Meet the Extension Specialist

Maryland Sea Grant welcomes new Extension leader

by Alexandra Grayson

Bill Hubbard takes the helm for Maryland Sea Grant Extension. Photo, Lisa Tossey / MDSG
Bill Hubbard takes the helm for Maryland Sea Grant Extension.
Photo, Lisa Tossey / MDSG

Most people will never find themselves in the middle of a Florida forest wrestling with a chainsaw and a colony of fire ants. But William “Bill” Hubbard did. He was 20 years old and an undergraduate studying forest management. Standing around a tree with his fellow forestry students, Hubbard recalls he had no warning when the ants attacked.

“I kneeled down to get the chainsaw going. I felt the sting and the burn. I threw the chainsaw down—luckily, no one got hurt,” he said.

Hubbard said the forestry students got to know each other pretty well that year. And soon, we will get to know him, too. He is the new program leader for Maryland Sea Grant Extension and an assistant director for the University of Maryland Extension in the College of Agriculture and Natural Resources, taking over for Robert Tjaden.

Well equipped for the job, Hubbard brings 30 years of experience in forestry, education, and extension service. He held several leadership roles in Georgia and Florida before moving to Maryland in 2018. When he traveled here in June to interview for the position, Hubbard says he remembers thinking that Maryland would be “a great new place to live and work” for him and his family of six.

Hubbard attributes his leadership style to his experiences as a Boy Scout growing up outside Chicago, and later as a Scout leader for his sons. The Scouts, he says, taught him to “lead from behind, not command and control.” He also says that starting his doctoral work when the oldest of his four sons was in kindergarten—and finally finishing his degree when that son was in high school—taught him patience. These skills are important in extension work, he says, where “we connect people with solutions, with answers. We try to do that in as many different ways that we can, given the constraints that we have.”

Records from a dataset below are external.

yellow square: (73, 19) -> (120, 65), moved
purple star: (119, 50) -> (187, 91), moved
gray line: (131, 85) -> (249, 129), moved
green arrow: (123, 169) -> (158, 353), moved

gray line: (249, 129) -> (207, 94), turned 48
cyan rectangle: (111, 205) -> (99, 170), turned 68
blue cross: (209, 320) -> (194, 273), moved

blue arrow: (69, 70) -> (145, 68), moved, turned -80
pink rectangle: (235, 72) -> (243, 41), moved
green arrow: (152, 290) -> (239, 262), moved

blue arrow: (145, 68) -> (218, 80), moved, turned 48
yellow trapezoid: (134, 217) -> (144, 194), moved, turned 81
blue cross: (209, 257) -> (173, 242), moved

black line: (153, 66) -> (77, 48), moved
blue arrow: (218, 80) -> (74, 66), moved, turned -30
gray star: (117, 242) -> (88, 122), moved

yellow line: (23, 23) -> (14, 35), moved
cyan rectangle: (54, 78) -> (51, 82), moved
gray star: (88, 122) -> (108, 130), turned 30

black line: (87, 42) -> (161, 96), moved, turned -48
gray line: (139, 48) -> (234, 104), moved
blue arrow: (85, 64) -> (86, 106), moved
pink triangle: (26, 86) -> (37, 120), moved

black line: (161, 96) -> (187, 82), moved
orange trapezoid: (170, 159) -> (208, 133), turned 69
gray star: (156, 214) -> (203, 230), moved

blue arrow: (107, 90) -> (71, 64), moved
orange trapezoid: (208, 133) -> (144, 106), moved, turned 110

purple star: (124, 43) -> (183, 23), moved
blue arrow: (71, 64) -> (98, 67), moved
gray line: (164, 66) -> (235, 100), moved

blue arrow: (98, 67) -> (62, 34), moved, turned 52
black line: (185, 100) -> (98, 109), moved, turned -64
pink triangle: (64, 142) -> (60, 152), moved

Sea Grant’s 12 Extension agents function as a link between scientists who conduct marine research and citizens whose actions help to improve coastal habitats and environments. Five of these agents work in fisheries restoring oysters, supporting aquaculture, ensuring the safety of seafood, and advising regulators on the latest research to inform policy. Five are watershed specialists helping communities to obtain funding for and install rain gardens, porous surfaces, and living shorelines. Of the remaining two agents, one works as a coastal climate specialist and the other coordinates the watershed team’s efforts.

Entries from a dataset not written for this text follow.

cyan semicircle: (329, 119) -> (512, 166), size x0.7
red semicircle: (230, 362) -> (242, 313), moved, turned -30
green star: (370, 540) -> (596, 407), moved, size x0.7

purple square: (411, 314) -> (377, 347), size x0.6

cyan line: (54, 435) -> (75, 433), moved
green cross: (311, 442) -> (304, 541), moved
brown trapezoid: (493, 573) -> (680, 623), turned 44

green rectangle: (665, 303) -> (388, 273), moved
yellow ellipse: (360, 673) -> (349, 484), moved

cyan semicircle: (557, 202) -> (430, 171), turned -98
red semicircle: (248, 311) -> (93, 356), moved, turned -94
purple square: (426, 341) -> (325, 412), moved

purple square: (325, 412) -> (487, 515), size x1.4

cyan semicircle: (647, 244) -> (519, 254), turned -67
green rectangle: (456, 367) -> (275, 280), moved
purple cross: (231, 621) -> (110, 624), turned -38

Hubbard’s job is to make sure that researchers have the support they need to do their work. Passionate about expanding the program to enable them to conduct more studies, he sees the need to focus on protecting the Bay, bolstering rural economies, and helping communities. He would also like to improve programming areas, such as oyster restoration and aquaculture.

After spending most of his academic and professional career in north Florida and Georgia, where encounters with rattlesnakes and fire ants are commonplace, Hubbard admits to experiencing some culture shock in Maryland, where the natural environment is somewhat tamer. But the transition from a job where he had 13 bosses, with as many different opinions, to one where team members are all on the same page has been easy.

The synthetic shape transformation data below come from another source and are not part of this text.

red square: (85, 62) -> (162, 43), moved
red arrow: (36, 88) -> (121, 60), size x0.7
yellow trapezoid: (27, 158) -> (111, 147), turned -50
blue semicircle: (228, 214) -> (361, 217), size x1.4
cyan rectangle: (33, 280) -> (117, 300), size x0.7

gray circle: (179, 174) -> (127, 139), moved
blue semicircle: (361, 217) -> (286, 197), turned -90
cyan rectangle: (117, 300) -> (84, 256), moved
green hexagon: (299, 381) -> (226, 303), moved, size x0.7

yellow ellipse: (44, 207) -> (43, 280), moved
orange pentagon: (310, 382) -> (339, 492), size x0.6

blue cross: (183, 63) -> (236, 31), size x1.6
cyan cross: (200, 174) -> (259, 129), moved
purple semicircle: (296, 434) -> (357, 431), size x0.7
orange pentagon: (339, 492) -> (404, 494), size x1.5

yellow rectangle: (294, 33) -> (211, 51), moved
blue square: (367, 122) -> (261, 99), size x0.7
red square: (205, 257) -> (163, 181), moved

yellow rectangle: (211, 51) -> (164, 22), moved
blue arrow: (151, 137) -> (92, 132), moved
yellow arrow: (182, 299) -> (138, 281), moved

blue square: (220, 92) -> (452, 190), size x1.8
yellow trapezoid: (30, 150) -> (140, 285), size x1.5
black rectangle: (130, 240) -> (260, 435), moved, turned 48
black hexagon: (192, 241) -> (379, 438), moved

It’s not likely we’ll see Hubbard toting a chainsaw around Maryland, but he’ll surely find his way to the state’s forests as he explores the diverse environments of his new home.

“Everyone always says, when they take a job like this one, ‘I want this to be the best environmental and natural resources program in the country,’” he said. “I think we really can have an impact here in a positive way.”

Alexandra Grayson, a rising sophomore at Howard University in Washington, D.C., was a Maryland Sea Grant intern in 2018–2019.